I was running the Boston marathon. Okay, so it was Boston in Lincolnshire… but I couldn’t justify the carbon footprint of a flight to Massachusetts. Anyway, the UK race was as flat as a pancake and had great pb potential, so I was excited.

Training started in earnest in early December, some 5 months before race day. I had invested 1000’s of tough miles and 100’s hours of precious time. It’s no surprise that my nerves were showing as I shuffled about on the market place start line in Boston town centre, that cool Sunday morning.

My race strategy was instilled in my mind – months in the planning. I knew exactly what I wanted to do, now I simply had to execute it.

Fast fwd 20+ miles to the business end of the race. I had flash backs to monstrous treadmill sessions, tough long runs, dog attacks and my winter cross country racing. The end was coming and I was damn sure I wasn’t going to cave in now. Think of the rewards, think of the postrace calories, think of the facebook status! Essentially, think of anything to take the mind off the pain and almost overwhelming urge to stop.

Finally some company, as a fellow runner pulls alongside. We exchange grimaces and silently share a bottle of water as we run past the final water station. No words are needed. We are both facing our inner demons, racing the clock, not each other.

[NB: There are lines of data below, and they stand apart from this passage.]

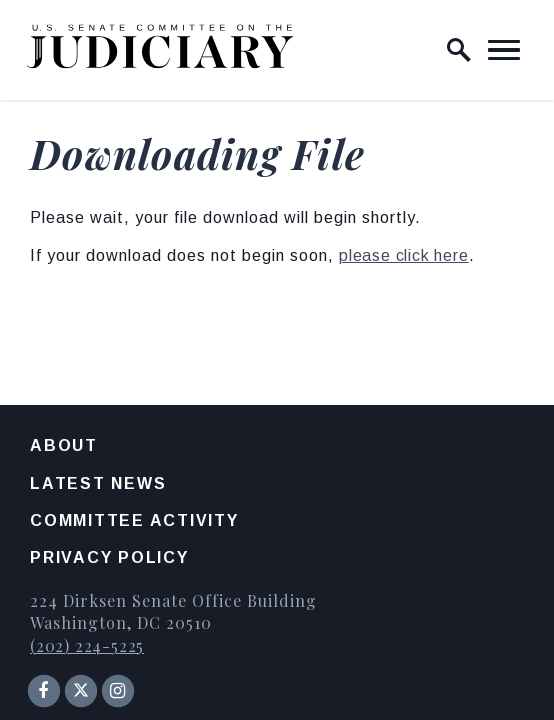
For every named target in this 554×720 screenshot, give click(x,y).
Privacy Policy (109, 557)
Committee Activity (134, 520)
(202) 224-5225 (87, 645)
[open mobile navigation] (504, 50)
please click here (404, 255)
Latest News (98, 483)
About (64, 445)
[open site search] (459, 50)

Unexpectedly we find ourselves passing 2 broken men. Walking or perhaps crawling the last 2 miles. They had pushed themselves beyond their limits. Such is the nature of this brutal distance. A stark reminder that the line between personal records and complete implosion are impossibly close.

As with any marathon the last mile is agony. My legs filled with Lead and form that of a drunk spider monkey. Re-entering the town centre we last saw over 2hrs ago, the modest but enthusiastic crowds urge me on. I high five a couple of youngsters on the way through, or maybe I slapped them in the face?! It’s all a bit of a blur if I’m honest.

I cross the line and collapse onto the metal barrier a few feet away. The elderly lady who was handing out the finisher’s medals checks on me. I hold onto her and sob with joy/relief/pain. I am physically and emotionally utterly wrecked. She spoke some kind motherly words to me and let me cry some more. “It’s ok dear. You take as long as you like…”. I have no idea who she was, but I will remember that moment for the rest of my life.